Sejumlah Perusahaan Sawit Hendak Cabut Dari IPOP

Adhitya Himawan

Kamis, 03 Desember 2015 | 20:49 WIB
Sejumlah Perusahaan Sawit Hendak Cabut Dari IPOP
Perkebunan sawit di Kapuas, Kalimantan Tengah. [Suara.com/Laban Laisila]

Suara.com - Sejumlah perusahaan sawit yang menandatangani kesepakatan Indonesia Palm Oil Pledge (IPOP) disinyalir akan keluar dari manajemen IPOP.

Dirjen Perkebunan Kementerian Pertanian Gamal Nasir di Jakarta, Kamis (3/12/2015) menyatakan, perusahaan besar tersebut merasa terpaksa menandatangani kesepakatan tersebut untuk mengamankan pasarnya.

"Saya dapat informasi, kalau tidak salah, ada dua yang akan menarik diri (keluar) dari IPOP," katanya.

Pada September 2014terdapat lima perusahaan besar sawit Wilmar Indonesia, Cargill Indonesia, Golden Agri Resources, Musim Mas, dan Asian Agri menandatangani kesepakatan IPOP.

Penandatanganan deklarasi di acara Konferensi Tingkat Tinggi (KTT) PBB untuk perubahan iklim yang berlangsung di New York, Amerika Serikat itu disaksikan Presiden Susilo Bambang Yudhoyono.

Beberapa kriteria ditetapkan dalam IPOP yakni melarang ekspansi kebun sawit atau "no deforestasi", melarang kebun sawit di lahan gambut atau no peatland, melarang kebun sawit gunakan lahan karbon tinggi atau no high carbon stock (HCS), melarang tampung tandan buah segar dari kebun sawit hasil deforestasi, lahan gambut, dan HCS (traceability).

Dengan kesepakatan tersebut maka kelima perusahaan besar itu, menolak untuk melakukan pembelian CPO dari perusahaan yang dinilai melanggar aturan IPOP yang dampaknya hasil panen petani pun tidak tertampung.

Ini akan membuat petani dan perusahaan sawit kecil merugi, bahkan gulung tikar lantaran produknya tak ada yang membeli.

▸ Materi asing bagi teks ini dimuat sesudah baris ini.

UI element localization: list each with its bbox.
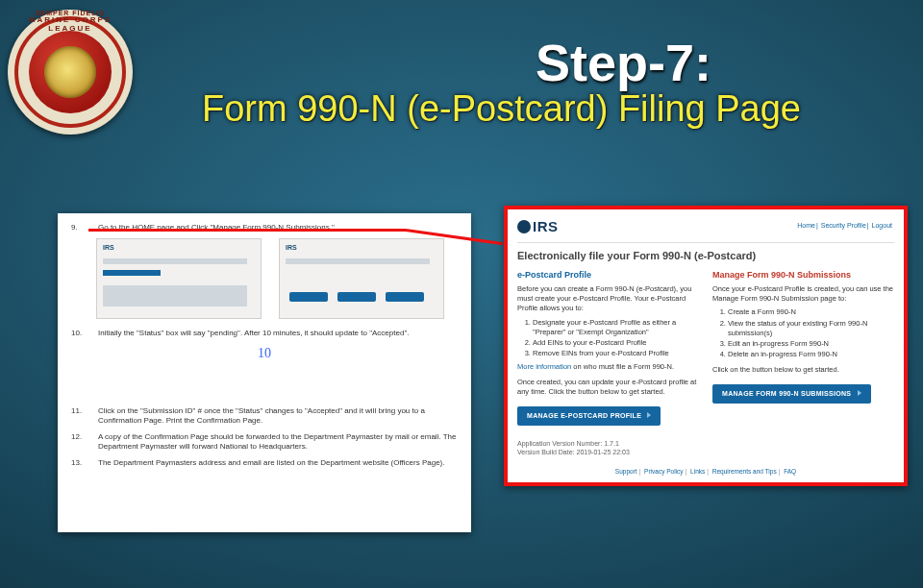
- list-item: View the status of your existing Form 99…: [728, 319, 894, 338]
- profile-list: Designate your e-Postcard Profile as eit…: [533, 318, 699, 359]
- instruction-number: 9.: [71, 223, 85, 233]
- manage-submissions-button[interactable]: MANAGE FORM 990-N SUBMISSIONS: [712, 384, 871, 403]
- version-label: Application Version Number:: [517, 440, 602, 447]
- build-label: Version Build Date:: [517, 449, 575, 455]
- submissions-list: Create a Form 990-N View the status of y…: [728, 307, 894, 359]
- footer-link[interactable]: Requirements and Tips: [712, 468, 777, 475]
- col-manage-submissions: Manage Form 990-N Submissions Once your …: [712, 269, 894, 426]
- instruction-text: Initially the "Status" box will say "pen…: [98, 329, 409, 338]
- irs-page-title: Electronically file your Form 990-N (e-P…: [517, 249, 894, 263]
- irs-filing-page: IRS Home| Security Profile| Logout Elect…: [504, 206, 908, 486]
- irs-link-home[interactable]: Home: [797, 222, 815, 229]
- button-label: MANAGE FORM 990-N SUBMISSIONS: [722, 390, 851, 397]
- section-intro: Before you can create a Form 990-N (e-Po…: [517, 284, 699, 313]
- footer-link[interactable]: Privacy Policy: [644, 468, 683, 475]
- irs-link-logout[interactable]: Logout: [872, 222, 892, 229]
- instruction-number: 13.: [71, 458, 85, 468]
- list-item: Add EINs to your e-Postcard Profile: [533, 338, 699, 348]
- instruction-text: A copy of the Confirmation Page should b…: [98, 432, 458, 453]
- instruction-text: The Department Paymasters address and em…: [98, 458, 444, 468]
- manage-profile-button[interactable]: MANAGE E-POSTCARD PROFILE: [517, 406, 661, 425]
- irs-link-security-profile[interactable]: Security Profile: [821, 222, 866, 229]
- section-intro: Once your e-Postcard Profile is created,…: [712, 284, 894, 304]
- footer-link[interactable]: Support: [615, 468, 637, 475]
- irs-mini-logo: IRS: [103, 243, 114, 252]
- instruction-row: 11. Click on the "Submission ID" # once …: [71, 406, 458, 427]
- instruction-number: 10.: [71, 329, 85, 338]
- emblem-bottom-text: SEMPER FIDELIS: [8, 10, 133, 129]
- instruction-number: 12.: [71, 432, 85, 453]
- irs-top-links: Home| Security Profile| Logout: [797, 221, 892, 230]
- list-item: Designate your e-Postcard Profile as eit…: [533, 318, 699, 337]
- chevron-right-icon: [858, 390, 861, 396]
- list-item: Delete an in-progress Form 990-N: [728, 350, 894, 359]
- section-below-text: Once created, you can update your e-Post…: [517, 378, 699, 397]
- irs-mini-logo: IRS: [286, 243, 297, 252]
- button-label: MANAGE E-POSTCARD PROFILE: [527, 412, 641, 419]
- irs-logo-text: IRS: [533, 218, 559, 234]
- mini-screenshot-1: IRS: [96, 238, 262, 319]
- center-number: 10: [71, 345, 458, 362]
- list-item: Remove EINs from your e-Postcard Profile: [533, 349, 699, 358]
- irs-seal-icon: [517, 220, 531, 233]
- section-below-text: Click on the button below to get started…: [712, 365, 894, 375]
- step-label: Step-7:: [192, 33, 711, 92]
- footer-link[interactable]: Links: [690, 468, 705, 475]
- version-value: 1.7.1: [604, 440, 619, 447]
- more-info-link[interactable]: More information: [517, 362, 571, 371]
- instructions-panel: 9. Go to the HOME page and Click "Manage…: [58, 213, 471, 532]
- instruction-text: Go to the HOME page and Click "Manage Fo…: [98, 223, 335, 233]
- step-subtitle: Form 990-N (e-Postcard) Filing Page: [192, 88, 885, 130]
- irs-footer-links: Support| Privacy Policy| Links| Requirem…: [508, 468, 904, 477]
- instruction-number: 11.: [71, 406, 85, 427]
- mini-screenshot-2: IRS: [279, 238, 444, 319]
- chevron-right-icon: [647, 412, 651, 418]
- more-info-tail: on who must file a Form 990-N.: [571, 362, 674, 371]
- footer-link[interactable]: FAQ: [784, 468, 796, 475]
- instruction-row: 10. Initially the "Status" box will say …: [71, 329, 458, 338]
- app-meta: Application Version Number: 1.7.1 Versio…: [517, 439, 894, 457]
- more-info-line: More information on who must file a Form…: [517, 362, 699, 372]
- mini-screenshots: IRS IRS: [96, 238, 458, 319]
- list-item: Create a Form 990-N: [728, 307, 894, 317]
- build-value: 2019-01-25 22:03: [577, 449, 630, 455]
- section-heading-profile: e-Postcard Profile: [517, 269, 699, 281]
- list-item: Edit an in-progress Form 990-N: [728, 339, 894, 349]
- instruction-row: 9. Go to the HOME page and Click "Manage…: [71, 223, 458, 233]
- instruction-text: Click on the "Submission ID" # once the …: [98, 406, 458, 427]
- instruction-row: 13. The Department Paymasters address an…: [71, 458, 458, 468]
- col-epostcard-profile: e-Postcard Profile Before you can create…: [517, 269, 699, 426]
- headline: Step-7: Form 990-N (e-Postcard) Filing P…: [192, 33, 885, 130]
- mcl-emblem: MARINE CORPS LEAGUE SEMPER FIDELIS: [8, 10, 133, 135]
- instruction-row: 12. A copy of the Confirmation Page shou…: [71, 432, 458, 453]
- section-heading-submissions: Manage Form 990-N Submissions: [712, 269, 894, 281]
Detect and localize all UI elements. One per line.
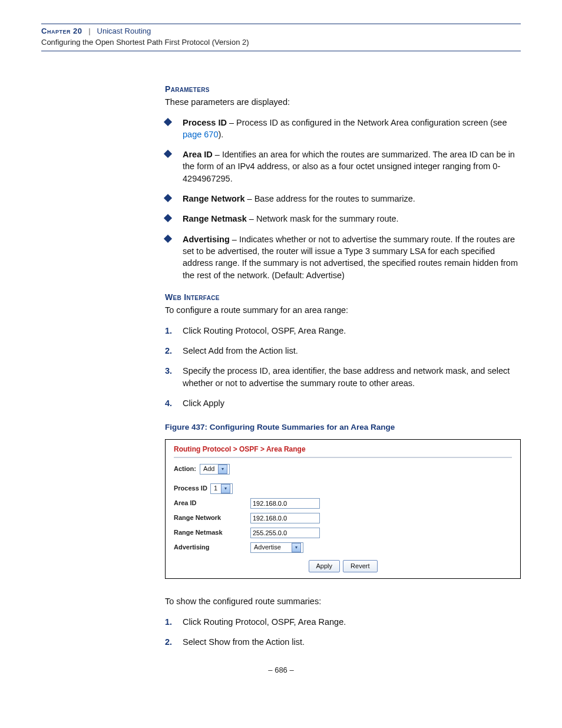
list-item: 4.Click Apply [165, 397, 521, 409]
diamond-icon [164, 150, 172, 158]
param-term: Process ID [183, 118, 227, 127]
chapter-title: Unicast Routing [97, 27, 151, 35]
step-number: 1. [165, 325, 172, 337]
step-number: 3. [165, 365, 172, 377]
list-item: 2.Select Add from the Action list. [165, 345, 521, 357]
parameters-intro: These parameters are displayed: [165, 96, 521, 108]
diamond-icon [164, 194, 172, 202]
figure-caption: Figure 437: Configuring Route Summaries … [165, 422, 521, 433]
range-netmask-input[interactable] [250, 528, 320, 538]
apply-button[interactable]: Apply [309, 560, 340, 572]
breadcrumb: Routing Protocol > OSPF > Area Range [174, 444, 512, 454]
list-item: Range Netmask – Network mask for the sum… [165, 213, 521, 225]
action-select[interactable]: Add ▾ [200, 464, 230, 475]
show-steps: 1.Click Routing Protocol, OSPF, Area Ran… [165, 616, 521, 648]
chevron-down-icon: ▾ [221, 484, 230, 493]
figure-panel: Routing Protocol > OSPF > Area Range Act… [165, 439, 521, 579]
show-intro: To show the configured route summaries: [165, 595, 521, 607]
param-term: Advertising [183, 235, 230, 244]
action-label: Action: [174, 465, 196, 473]
list-item: Process ID – Process ID as configured in… [165, 117, 521, 141]
web-interface-heading: Web Interface [165, 292, 521, 304]
page-number: – 686 – [41, 666, 521, 674]
advertising-label: Advertising [174, 543, 250, 552]
list-item: Area ID – Identifies an area for which t… [165, 149, 521, 185]
param-term: Range Netmask [183, 214, 247, 223]
configure-steps: 1.Click Routing Protocol, OSPF, Area Ran… [165, 325, 521, 409]
range-netmask-label: Range Netmask [174, 528, 250, 537]
param-term: Area ID [183, 150, 213, 159]
list-item: Advertising – Indicates whether or not t… [165, 233, 521, 281]
divider [174, 457, 512, 458]
step-number: 2. [165, 636, 172, 648]
list-item: 2.Select Show from the Action list. [165, 636, 521, 648]
range-network-label: Range Network [174, 513, 250, 522]
diamond-icon [164, 214, 172, 222]
process-id-label: Process ID [174, 484, 210, 493]
list-item: 3.Specify the process ID, area identifie… [165, 365, 521, 389]
step-number: 2. [165, 345, 172, 357]
page-header: Chapter 20 | Unicast Routing Configuring… [41, 26, 521, 48]
header-separator: | [88, 27, 90, 35]
area-id-input[interactable] [250, 498, 320, 509]
chevron-down-icon: ▾ [218, 465, 227, 474]
list-item: 1.Click Routing Protocol, OSPF, Area Ran… [165, 325, 521, 337]
list-item: Range Network – Base address for the rou… [165, 193, 521, 205]
list-item: 1.Click Routing Protocol, OSPF, Area Ran… [165, 616, 521, 628]
param-term: Range Network [183, 194, 245, 203]
revert-button[interactable]: Revert [343, 560, 377, 572]
advertising-select[interactable]: Advertise ▾ [250, 542, 303, 553]
parameter-list: Process ID – Process ID as configured in… [165, 117, 521, 281]
web-intro: To configure a route summary for an area… [165, 304, 521, 316]
parameters-heading: Parameters [165, 84, 521, 95]
step-number: 4. [165, 397, 172, 409]
process-id-select[interactable]: 1 ▾ [210, 483, 233, 494]
chapter-label: Chapter 20 [41, 27, 82, 35]
page-link[interactable]: page 670 [183, 130, 218, 139]
area-id-label: Area ID [174, 499, 250, 508]
step-number: 1. [165, 616, 172, 628]
chapter-subtitle: Configuring the Open Shortest Path First… [41, 38, 249, 47]
chevron-down-icon: ▾ [292, 543, 301, 552]
diamond-icon [164, 235, 172, 243]
diamond-icon [164, 118, 172, 126]
range-network-input[interactable] [250, 513, 320, 523]
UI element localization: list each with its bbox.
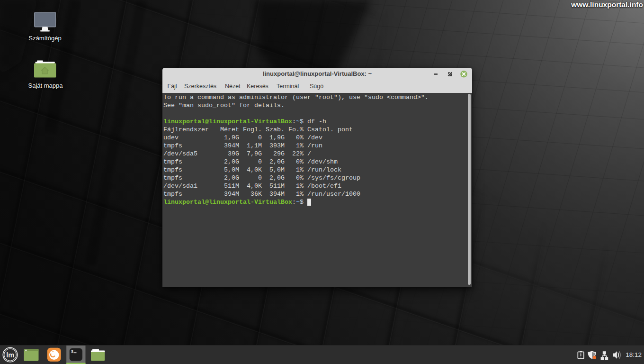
svg-text:$: $ — [71, 349, 73, 354]
svg-text:lm: lm — [6, 351, 14, 359]
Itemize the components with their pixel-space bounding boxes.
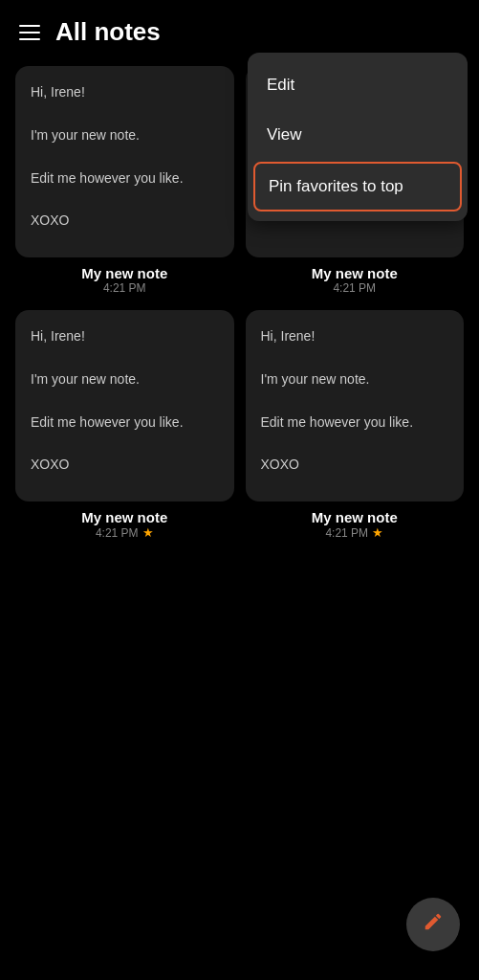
note-time-3: 4:21 PM ★ bbox=[81, 525, 167, 540]
dropdown-item-edit[interactable]: Edit bbox=[248, 60, 468, 110]
note-content-4: Hi, Irene!I'm your new note.Edit me howe… bbox=[246, 310, 465, 501]
dropdown-item-pin-favorites[interactable]: Pin favorites to top bbox=[253, 162, 462, 212]
star-icon-4: ★ bbox=[372, 525, 383, 540]
note-card-3[interactable]: Hi, Irene!I'm your new note.Edit me howe… bbox=[15, 310, 234, 544]
dropdown-item-view[interactable]: View bbox=[248, 110, 468, 160]
note-time-2: 4:21 PM bbox=[312, 281, 398, 295]
note-meta-3: My new note 4:21 PM ★ bbox=[81, 501, 167, 544]
page-title: All notes bbox=[55, 17, 161, 47]
note-title-3: My new note bbox=[81, 509, 167, 525]
note-card-4[interactable]: Hi, Irene!I'm your new note.Edit me howe… bbox=[246, 310, 465, 544]
note-meta-2: My new note 4:21 PM bbox=[312, 257, 398, 299]
note-text-1: Hi, Irene!I'm your new note.Edit me howe… bbox=[31, 81, 219, 232]
note-title-2: My new note bbox=[312, 265, 398, 281]
note-content-3: Hi, Irene!I'm your new note.Edit me howe… bbox=[15, 310, 234, 501]
note-time-1: 4:21 PM bbox=[81, 281, 167, 295]
hamburger-menu-icon[interactable] bbox=[19, 25, 40, 40]
note-text-4: Hi, Irene!I'm your new note.Edit me howe… bbox=[261, 325, 449, 476]
note-title-4: My new note bbox=[312, 509, 398, 525]
star-icon-3: ★ bbox=[142, 525, 154, 540]
note-title-1: My new note bbox=[81, 265, 167, 281]
note-text-3: Hi, Irene!I'm your new note.Edit me howe… bbox=[31, 325, 219, 476]
note-card-1[interactable]: Hi, Irene!I'm your new note.Edit me howe… bbox=[15, 66, 234, 299]
fab-edit-button[interactable] bbox=[406, 898, 460, 951]
header: All notes bbox=[0, 0, 479, 58]
edit-icon bbox=[423, 911, 444, 938]
note-meta-4: My new note 4:21 PM ★ bbox=[312, 501, 398, 544]
note-time-4: 4:21 PM ★ bbox=[312, 525, 398, 540]
dropdown-menu: Edit View Pin favorites to top bbox=[248, 53, 468, 221]
note-content-1: Hi, Irene!I'm your new note.Edit me howe… bbox=[15, 66, 234, 257]
note-meta-1: My new note 4:21 PM bbox=[81, 257, 167, 299]
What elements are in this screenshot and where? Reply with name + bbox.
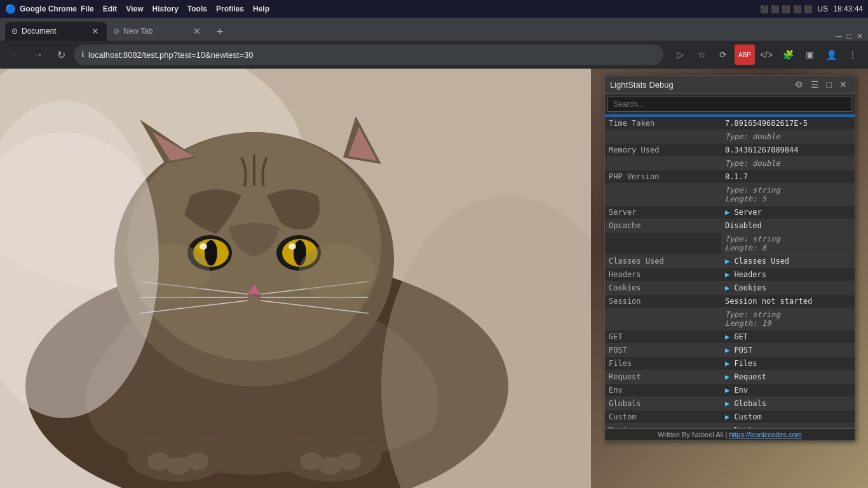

Apalagi, lima perusahaan itu menampung 80-85 persen dari total TBS dan CPO Indonesia, termasuk TBS dari 4,5 juta sawit petani.

Terkait hal itu, Dirjen Perkebunan menyatakan, pihaknya telah mengirimkan surat kepada manajeman IPOP Indonesia dan "the big five company" penandatangan IPOP agar menunda pelaksanaan IPOP yang berlaku di Indonesia sejak awal 2015.

Langkah tersebut dilakukan demi menegakkan kedaulatan negara serta tidak terpasung kemauan Uni Eropa (UE) dan Amerika Serikat (AS) dalam bisnis kelapa sawit. Pasalnya, konsekuensi atas perjanjian yang diteken September 2014, mereka tak bisa membeli TBS serta CPO yang tak ramah lingkungan, sebagaimana syarat IPOP.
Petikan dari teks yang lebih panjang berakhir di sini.